(Saved entries)
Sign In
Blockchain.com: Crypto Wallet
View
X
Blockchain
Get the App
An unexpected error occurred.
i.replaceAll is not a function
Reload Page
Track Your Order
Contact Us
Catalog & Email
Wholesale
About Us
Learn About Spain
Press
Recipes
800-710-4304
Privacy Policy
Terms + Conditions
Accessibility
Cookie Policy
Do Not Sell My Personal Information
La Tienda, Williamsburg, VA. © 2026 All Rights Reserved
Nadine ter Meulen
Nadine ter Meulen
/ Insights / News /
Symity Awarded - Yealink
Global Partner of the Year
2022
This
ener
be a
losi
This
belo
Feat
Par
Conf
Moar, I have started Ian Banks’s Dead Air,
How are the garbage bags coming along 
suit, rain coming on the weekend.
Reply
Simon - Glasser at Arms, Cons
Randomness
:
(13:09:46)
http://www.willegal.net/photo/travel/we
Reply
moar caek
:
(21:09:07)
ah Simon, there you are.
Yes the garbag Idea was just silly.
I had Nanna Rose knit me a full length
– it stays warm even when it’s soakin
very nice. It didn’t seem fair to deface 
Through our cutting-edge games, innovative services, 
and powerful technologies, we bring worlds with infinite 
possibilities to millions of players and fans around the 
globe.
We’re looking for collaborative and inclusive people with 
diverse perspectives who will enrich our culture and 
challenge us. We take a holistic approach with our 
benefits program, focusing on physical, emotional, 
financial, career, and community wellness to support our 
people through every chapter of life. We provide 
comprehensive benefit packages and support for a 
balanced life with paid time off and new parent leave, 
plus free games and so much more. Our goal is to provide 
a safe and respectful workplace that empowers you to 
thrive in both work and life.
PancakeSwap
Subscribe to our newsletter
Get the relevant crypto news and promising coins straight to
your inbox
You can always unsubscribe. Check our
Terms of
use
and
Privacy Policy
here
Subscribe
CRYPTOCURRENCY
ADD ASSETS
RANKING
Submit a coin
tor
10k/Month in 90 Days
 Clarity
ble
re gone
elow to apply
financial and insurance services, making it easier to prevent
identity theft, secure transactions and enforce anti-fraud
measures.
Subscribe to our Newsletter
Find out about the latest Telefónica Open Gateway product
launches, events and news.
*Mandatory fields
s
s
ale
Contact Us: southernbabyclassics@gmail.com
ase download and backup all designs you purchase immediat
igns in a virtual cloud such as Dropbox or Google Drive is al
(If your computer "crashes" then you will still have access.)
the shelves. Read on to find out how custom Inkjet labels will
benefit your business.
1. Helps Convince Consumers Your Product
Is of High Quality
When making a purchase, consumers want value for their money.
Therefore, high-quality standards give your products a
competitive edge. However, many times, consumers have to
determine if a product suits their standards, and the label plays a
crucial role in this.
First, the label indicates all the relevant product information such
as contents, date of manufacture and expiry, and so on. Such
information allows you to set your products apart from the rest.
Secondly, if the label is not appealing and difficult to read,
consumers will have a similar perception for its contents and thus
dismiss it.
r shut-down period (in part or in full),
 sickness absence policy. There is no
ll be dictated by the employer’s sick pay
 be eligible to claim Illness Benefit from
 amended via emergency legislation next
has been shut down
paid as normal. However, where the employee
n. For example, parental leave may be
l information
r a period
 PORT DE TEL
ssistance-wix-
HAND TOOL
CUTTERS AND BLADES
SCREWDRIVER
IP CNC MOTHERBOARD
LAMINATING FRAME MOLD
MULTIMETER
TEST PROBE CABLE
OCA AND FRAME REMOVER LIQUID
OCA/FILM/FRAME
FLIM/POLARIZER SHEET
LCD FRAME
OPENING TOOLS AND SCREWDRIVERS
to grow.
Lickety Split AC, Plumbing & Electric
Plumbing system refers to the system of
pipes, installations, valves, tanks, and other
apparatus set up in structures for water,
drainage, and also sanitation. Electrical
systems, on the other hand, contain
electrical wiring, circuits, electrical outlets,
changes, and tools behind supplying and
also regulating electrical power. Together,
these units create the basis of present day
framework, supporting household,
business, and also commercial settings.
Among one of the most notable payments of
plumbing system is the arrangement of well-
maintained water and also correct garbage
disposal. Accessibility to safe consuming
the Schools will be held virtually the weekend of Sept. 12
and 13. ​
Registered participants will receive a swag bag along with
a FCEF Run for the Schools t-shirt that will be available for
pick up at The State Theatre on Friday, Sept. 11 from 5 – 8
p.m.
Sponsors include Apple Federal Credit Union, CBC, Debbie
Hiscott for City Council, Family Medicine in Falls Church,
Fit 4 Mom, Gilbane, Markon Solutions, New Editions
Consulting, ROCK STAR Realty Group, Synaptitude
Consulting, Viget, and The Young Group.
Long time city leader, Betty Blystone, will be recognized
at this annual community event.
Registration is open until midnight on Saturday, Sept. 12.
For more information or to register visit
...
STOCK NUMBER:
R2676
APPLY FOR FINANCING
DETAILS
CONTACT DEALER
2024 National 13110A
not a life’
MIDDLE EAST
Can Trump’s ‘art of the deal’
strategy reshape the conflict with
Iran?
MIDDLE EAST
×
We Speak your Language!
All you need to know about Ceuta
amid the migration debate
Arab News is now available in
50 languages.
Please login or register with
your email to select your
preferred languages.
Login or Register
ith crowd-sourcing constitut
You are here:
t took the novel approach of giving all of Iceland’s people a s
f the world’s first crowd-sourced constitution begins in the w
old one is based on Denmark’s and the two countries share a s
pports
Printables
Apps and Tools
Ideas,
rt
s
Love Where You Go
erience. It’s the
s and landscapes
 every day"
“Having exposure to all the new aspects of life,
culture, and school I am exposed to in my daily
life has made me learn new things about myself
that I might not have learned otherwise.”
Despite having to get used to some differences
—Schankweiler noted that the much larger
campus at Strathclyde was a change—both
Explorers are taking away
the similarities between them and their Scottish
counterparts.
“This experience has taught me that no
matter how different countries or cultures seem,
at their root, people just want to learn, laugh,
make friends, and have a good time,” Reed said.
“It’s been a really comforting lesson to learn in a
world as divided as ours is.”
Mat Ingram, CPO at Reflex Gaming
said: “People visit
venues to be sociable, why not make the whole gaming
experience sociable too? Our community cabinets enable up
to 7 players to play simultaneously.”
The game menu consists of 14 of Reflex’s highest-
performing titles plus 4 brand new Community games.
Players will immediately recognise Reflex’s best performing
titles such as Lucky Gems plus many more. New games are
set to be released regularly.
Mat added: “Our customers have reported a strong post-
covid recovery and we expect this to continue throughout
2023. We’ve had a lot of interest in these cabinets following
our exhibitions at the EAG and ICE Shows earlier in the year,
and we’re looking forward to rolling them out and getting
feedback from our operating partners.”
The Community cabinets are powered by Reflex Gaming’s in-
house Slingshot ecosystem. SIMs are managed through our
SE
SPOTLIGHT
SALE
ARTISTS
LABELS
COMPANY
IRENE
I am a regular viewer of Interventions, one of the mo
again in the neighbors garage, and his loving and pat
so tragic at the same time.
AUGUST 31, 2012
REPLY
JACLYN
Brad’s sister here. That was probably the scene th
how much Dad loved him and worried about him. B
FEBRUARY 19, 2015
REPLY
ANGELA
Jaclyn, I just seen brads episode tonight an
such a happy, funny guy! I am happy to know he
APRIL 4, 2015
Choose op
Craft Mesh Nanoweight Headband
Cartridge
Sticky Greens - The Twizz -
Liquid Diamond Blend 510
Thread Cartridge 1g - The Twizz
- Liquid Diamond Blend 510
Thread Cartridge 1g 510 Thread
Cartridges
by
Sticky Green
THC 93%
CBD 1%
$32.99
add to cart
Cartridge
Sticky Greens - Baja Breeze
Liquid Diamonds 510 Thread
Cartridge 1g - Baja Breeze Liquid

• **What you are asked to do**
Would you copy out exactly the lines above that start at the one containing "strategy reshape the conflict with" and end at the one containing "f the world’s", inclusive?

• **Response below**
strategy reshape the conflict with
Iran?
MIDDLE EAST
×
We Speak your Language!
All you need to know about Ceuta
amid the migration debate
Arab News is now available in
50 languages.
Please login or register with
your email to select your
preferred languages.
Login or Register
ith crowd-sourcing constitut
You are here:
t took the novel approach of giving all of Iceland’s people a s
f the world’s first crowd-sourced constitution begins in the w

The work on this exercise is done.